I reread your initial post and wanted to add some clarification to my post above.
Besides being prone to depression, I have suffered for many years with unwanted, uncontrolled thoughts. If things went wrong or there was any conflict at all with my wife, etc, I would have suicidal ideations run through my head unchecked. Not that I would have acted on them; I believe suicide is NOT an answer to life's problems, but diconcerting nevertheless and something I NEVER shared with anyone because I though people would think I was weird. (My pDoc later told me that these thoughts are a normal response to stess and depression...)
Additionally, I have been plagued all of my adult life by unwanted sexual thoughts of other women, no matter how hard I tried to stop the thoughts they would just pop out of nowhere: I'd instantly visualize my friends or other women naked and be making love to them in my mind. Some would say this is normal. For myself, I desire to lead a moral life and these things are NOT what I want to be thinking of... I'm not a prude, but I desire to be faithful to my wife , even in my thoughts. No amount of prayer, etc. seemed to make a difference. There was a part of my mind out of control.
Like you've experienced, I also have had to contend with a mind that would race in high gear without the ability to slow down; especially disconcerting when one wants to sleep or concentrate on any one thing.
I was looking to Effexor to help with my depression. I never IMAGINED that it would help me with my thoughts, but it has and I a unbelievedly grateful.

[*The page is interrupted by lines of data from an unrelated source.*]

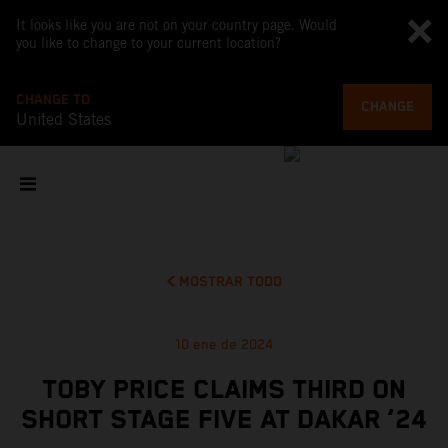
It looks like you are not on your country page. Would
you like to change to your current location?
CHANGE TO
CHANGE
United States
MOSTRAR TODO
10 ene de 2024
TOBY PRICE CLAIMS THIRD ON
SHORT STAGE FIVE AT DAKAR ‘24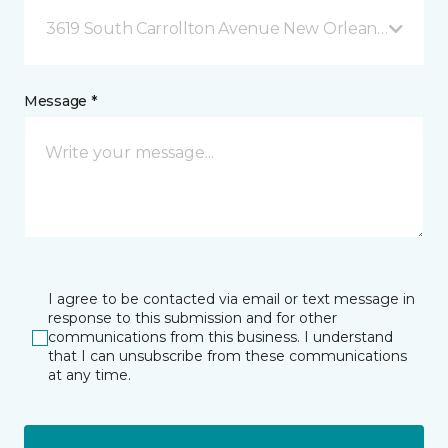
3619 South Carrollton Avenue New Orleans, LA
Message *
I agree to be contacted via email or text message in
response to this submission and for other
communications from this business. I understand
that I can unsubscribe from these communications
at any time.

My pDoc seemed to be surprised when I mentioned this "side effect", as if she'd never heard of this benefit. Perhaps it's just me, but it would be worth a try for you.
PM me at treynolds@teague.com if you have any further questions...
Good Luck!
Tony
> thanx sooo much guys....i think it will be my suggestion with the pdoc...side effects are the least of my concern...it would be worth it, if these dam* obsessions will cease, even for a while...
>
> another ?....does it help any with social anxiety?